--- MATERIAL PROVIDED Enclosed Below ---

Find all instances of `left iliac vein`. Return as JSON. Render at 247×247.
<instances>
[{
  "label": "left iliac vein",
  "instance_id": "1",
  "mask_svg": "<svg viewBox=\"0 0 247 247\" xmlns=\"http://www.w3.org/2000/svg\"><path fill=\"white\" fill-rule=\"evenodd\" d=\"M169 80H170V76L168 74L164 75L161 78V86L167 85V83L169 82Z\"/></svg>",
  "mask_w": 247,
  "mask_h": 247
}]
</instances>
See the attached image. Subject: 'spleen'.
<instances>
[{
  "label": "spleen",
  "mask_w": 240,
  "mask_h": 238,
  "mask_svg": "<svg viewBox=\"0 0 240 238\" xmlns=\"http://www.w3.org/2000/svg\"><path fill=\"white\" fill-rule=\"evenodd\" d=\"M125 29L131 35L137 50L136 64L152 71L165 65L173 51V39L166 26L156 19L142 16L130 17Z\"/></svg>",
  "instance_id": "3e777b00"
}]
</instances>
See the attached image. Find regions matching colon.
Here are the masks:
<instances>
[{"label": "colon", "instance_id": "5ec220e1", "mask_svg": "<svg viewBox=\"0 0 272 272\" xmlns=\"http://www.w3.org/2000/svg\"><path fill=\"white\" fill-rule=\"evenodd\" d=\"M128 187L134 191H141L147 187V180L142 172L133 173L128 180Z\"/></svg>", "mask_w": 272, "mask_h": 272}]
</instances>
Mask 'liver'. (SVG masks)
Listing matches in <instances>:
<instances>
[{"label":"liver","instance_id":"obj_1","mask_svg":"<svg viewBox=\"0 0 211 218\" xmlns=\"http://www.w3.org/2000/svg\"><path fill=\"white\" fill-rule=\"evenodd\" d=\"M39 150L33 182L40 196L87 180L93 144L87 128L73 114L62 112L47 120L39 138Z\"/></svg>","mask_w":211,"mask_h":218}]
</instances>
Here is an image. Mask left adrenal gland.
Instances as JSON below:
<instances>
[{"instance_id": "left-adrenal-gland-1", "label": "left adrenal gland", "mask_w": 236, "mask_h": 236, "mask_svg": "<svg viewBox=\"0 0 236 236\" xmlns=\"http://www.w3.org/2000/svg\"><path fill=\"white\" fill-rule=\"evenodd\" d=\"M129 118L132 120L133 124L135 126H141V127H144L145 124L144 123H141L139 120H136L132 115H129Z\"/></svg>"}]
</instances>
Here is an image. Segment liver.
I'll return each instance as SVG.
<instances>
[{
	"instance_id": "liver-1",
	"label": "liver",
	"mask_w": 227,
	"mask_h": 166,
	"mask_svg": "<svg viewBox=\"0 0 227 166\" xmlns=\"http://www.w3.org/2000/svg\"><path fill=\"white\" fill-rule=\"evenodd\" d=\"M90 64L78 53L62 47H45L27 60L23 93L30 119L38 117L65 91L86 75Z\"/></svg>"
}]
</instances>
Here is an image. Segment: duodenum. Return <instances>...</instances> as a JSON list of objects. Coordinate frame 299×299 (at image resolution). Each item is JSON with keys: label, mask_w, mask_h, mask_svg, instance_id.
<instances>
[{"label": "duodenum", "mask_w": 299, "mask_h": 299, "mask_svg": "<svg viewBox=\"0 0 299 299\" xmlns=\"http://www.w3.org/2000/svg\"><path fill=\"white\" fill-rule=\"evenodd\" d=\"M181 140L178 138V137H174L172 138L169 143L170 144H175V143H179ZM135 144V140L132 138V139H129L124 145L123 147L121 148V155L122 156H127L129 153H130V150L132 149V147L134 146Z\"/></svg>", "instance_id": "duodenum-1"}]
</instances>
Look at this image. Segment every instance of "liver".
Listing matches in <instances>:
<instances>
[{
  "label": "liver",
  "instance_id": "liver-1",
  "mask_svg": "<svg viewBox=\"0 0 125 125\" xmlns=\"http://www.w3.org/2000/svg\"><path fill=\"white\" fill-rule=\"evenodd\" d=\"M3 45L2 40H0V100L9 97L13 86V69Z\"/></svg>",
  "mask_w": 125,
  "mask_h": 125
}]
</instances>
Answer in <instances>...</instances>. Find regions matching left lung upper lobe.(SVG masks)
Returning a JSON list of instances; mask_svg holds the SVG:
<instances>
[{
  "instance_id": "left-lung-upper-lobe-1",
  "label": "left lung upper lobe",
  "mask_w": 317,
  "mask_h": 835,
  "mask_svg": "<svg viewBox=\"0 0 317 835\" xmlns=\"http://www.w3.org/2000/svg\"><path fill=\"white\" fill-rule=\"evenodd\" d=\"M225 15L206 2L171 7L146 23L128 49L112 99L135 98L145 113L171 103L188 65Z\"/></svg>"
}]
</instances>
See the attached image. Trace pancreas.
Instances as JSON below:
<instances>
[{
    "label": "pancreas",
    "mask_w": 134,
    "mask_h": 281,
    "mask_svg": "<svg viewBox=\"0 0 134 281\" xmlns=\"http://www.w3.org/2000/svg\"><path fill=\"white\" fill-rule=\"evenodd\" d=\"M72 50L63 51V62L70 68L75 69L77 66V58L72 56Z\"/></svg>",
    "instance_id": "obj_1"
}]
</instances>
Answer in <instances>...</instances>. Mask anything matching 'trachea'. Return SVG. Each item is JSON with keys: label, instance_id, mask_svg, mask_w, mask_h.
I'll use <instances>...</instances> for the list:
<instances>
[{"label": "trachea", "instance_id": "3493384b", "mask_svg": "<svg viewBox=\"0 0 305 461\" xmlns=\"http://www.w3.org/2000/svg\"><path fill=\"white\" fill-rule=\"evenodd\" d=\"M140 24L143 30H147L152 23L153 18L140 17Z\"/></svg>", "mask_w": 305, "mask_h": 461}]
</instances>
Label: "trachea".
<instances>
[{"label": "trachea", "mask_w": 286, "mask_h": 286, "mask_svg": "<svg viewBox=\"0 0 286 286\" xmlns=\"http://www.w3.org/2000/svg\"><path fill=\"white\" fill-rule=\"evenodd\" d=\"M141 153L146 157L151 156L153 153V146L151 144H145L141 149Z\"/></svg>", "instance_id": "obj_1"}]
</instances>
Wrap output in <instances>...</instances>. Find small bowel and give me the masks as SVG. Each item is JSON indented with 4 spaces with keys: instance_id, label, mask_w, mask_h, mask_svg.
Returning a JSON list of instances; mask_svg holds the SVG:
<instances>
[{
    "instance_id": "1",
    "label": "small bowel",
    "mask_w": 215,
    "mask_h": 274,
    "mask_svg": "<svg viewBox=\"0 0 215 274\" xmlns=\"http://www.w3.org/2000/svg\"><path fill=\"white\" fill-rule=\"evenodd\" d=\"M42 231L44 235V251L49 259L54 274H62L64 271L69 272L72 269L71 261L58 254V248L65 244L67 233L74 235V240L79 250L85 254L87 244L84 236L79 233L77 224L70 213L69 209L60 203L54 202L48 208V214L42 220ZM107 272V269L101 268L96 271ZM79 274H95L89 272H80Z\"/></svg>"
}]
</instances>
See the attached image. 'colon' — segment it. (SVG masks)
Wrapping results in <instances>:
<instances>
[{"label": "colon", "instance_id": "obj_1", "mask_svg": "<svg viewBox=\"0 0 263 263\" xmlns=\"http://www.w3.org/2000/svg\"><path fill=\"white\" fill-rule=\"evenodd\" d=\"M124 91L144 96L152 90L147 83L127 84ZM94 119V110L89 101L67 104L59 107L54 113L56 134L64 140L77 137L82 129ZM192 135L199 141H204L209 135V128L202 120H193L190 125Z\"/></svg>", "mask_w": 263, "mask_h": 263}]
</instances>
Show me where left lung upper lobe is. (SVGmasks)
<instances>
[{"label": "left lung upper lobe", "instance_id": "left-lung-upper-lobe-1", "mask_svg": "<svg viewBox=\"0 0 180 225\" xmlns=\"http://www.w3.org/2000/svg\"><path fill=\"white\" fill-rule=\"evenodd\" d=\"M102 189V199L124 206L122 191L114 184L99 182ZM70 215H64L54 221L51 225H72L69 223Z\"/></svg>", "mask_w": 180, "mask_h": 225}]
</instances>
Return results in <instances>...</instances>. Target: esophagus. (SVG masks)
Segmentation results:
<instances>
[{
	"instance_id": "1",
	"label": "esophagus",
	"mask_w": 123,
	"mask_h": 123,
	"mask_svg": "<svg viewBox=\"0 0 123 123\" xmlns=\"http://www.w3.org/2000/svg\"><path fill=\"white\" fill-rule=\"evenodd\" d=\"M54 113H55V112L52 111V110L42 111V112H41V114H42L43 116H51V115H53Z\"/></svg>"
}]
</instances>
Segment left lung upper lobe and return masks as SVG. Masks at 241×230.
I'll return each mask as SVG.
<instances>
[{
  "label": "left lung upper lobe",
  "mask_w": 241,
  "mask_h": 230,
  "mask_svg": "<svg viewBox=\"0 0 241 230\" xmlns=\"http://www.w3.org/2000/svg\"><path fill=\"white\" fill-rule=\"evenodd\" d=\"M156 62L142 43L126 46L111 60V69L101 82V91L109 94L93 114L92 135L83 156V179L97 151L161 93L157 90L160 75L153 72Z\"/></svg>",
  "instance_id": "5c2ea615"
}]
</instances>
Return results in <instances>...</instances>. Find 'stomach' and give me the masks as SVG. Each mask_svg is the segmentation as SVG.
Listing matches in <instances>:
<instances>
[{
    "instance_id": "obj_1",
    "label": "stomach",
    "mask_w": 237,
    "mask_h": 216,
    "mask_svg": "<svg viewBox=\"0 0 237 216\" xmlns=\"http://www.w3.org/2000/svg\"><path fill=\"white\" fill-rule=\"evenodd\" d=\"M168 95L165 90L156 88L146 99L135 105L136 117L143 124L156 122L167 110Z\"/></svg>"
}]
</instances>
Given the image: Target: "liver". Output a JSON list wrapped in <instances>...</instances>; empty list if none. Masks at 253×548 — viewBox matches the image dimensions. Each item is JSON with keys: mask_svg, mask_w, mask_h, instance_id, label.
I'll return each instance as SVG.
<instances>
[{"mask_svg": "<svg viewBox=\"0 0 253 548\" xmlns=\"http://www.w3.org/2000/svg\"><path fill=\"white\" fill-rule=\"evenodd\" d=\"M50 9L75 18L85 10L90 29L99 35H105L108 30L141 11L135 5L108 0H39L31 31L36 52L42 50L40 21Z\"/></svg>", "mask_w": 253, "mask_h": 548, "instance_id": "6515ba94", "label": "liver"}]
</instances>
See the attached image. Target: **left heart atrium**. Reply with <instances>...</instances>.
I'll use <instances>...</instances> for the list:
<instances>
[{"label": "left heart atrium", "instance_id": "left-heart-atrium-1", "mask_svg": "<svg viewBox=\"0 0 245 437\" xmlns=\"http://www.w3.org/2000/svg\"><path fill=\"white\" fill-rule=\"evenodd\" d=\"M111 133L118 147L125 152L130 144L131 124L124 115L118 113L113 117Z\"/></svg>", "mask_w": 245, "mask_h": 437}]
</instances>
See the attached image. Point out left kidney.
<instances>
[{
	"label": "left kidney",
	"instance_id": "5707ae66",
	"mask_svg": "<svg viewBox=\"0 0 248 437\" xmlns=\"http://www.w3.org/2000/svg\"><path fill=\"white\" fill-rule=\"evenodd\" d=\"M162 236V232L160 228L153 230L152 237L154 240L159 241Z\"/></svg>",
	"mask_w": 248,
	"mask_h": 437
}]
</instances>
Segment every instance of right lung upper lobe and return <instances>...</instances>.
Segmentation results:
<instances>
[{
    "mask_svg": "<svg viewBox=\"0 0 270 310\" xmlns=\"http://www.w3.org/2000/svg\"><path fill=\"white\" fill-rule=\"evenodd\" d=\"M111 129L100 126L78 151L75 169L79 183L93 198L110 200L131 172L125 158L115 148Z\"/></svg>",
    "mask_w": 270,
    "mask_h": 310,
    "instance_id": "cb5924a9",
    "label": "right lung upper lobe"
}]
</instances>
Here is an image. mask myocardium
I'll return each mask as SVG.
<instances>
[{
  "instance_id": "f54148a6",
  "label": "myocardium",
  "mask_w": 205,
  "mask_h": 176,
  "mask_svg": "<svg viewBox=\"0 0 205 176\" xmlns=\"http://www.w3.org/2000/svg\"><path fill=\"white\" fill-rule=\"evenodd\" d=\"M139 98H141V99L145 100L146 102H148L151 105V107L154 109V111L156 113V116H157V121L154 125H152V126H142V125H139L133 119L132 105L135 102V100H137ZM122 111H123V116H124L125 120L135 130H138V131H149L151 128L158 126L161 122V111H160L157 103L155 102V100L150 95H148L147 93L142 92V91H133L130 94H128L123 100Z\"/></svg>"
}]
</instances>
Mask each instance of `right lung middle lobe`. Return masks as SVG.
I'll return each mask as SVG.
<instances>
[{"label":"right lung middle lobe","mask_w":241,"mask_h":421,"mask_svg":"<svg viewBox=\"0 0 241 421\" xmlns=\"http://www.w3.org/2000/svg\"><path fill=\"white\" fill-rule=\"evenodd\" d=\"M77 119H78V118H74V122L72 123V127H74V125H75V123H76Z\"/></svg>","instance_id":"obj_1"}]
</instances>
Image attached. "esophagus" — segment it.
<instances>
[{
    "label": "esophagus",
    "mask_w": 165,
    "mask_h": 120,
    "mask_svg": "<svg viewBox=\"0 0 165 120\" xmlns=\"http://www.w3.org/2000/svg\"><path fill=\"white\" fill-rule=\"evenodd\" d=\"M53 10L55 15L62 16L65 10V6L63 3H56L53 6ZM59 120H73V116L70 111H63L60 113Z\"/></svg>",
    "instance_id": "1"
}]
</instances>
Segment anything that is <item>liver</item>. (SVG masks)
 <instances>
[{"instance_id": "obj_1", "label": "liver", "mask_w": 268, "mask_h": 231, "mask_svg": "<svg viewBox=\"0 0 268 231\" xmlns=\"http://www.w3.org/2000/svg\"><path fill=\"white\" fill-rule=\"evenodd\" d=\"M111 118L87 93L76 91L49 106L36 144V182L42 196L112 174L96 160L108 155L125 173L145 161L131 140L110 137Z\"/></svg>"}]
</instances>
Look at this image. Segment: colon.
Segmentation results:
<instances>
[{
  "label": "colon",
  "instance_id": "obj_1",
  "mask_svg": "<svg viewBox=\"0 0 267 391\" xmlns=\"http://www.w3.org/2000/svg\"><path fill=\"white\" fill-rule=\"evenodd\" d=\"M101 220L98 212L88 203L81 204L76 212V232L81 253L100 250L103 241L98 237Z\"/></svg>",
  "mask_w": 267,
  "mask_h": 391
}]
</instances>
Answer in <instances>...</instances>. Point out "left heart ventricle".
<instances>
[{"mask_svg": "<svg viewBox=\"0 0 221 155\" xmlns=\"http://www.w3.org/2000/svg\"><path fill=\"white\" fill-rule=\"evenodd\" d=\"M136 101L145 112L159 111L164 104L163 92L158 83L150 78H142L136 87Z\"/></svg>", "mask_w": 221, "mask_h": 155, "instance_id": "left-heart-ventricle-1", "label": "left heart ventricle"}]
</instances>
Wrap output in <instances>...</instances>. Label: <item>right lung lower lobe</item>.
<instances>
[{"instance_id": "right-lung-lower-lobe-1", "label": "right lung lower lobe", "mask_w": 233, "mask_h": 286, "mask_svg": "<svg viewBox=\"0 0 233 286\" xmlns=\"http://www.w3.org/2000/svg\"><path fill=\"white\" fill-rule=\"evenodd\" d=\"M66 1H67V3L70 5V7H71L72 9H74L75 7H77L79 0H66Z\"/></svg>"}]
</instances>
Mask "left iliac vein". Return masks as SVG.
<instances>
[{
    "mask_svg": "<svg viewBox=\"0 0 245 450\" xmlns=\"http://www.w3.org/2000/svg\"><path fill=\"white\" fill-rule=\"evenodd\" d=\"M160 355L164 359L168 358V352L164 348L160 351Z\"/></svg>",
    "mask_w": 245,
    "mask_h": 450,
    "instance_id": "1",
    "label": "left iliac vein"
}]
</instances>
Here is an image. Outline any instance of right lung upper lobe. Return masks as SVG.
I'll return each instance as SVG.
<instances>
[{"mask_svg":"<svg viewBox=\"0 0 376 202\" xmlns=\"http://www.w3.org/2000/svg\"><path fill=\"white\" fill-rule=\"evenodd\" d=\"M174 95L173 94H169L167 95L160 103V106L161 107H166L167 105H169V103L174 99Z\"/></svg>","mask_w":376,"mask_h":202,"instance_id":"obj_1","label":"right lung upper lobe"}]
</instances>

--- End of Enclosed MATERIAL PROVIDED ---

EXERCISE OBJECTIVE>
Starting at the line that contains "Wrap output in <instances>...</instances>. Label: <item>right", copy every line down to the last line of the records above, exactly as written.

TASK RESPONSE>
Wrap output in <instances>...</instances>. Label: <item>right lung lower lobe</item>.
<instances>
[{"instance_id": "right-lung-lower-lobe-1", "label": "right lung lower lobe", "mask_w": 233, "mask_h": 286, "mask_svg": "<svg viewBox=\"0 0 233 286\" xmlns=\"http://www.w3.org/2000/svg\"><path fill=\"white\" fill-rule=\"evenodd\" d=\"M66 1H67V3L70 5V7H71L72 9H74L75 7H77L79 0H66Z\"/></svg>"}]
</instances>
Mask "left iliac vein". Return masks as SVG.
<instances>
[{
    "mask_svg": "<svg viewBox=\"0 0 245 450\" xmlns=\"http://www.w3.org/2000/svg\"><path fill=\"white\" fill-rule=\"evenodd\" d=\"M160 355L164 359L168 358V352L164 348L160 351Z\"/></svg>",
    "mask_w": 245,
    "mask_h": 450,
    "instance_id": "1",
    "label": "left iliac vein"
}]
</instances>
Here is an image. Outline any instance of right lung upper lobe. Return masks as SVG.
I'll return each instance as SVG.
<instances>
[{"mask_svg":"<svg viewBox=\"0 0 376 202\" xmlns=\"http://www.w3.org/2000/svg\"><path fill=\"white\" fill-rule=\"evenodd\" d=\"M174 95L173 94H169L167 95L160 103V106L161 107H166L167 105H169V103L174 99Z\"/></svg>","mask_w":376,"mask_h":202,"instance_id":"obj_1","label":"right lung upper lobe"}]
</instances>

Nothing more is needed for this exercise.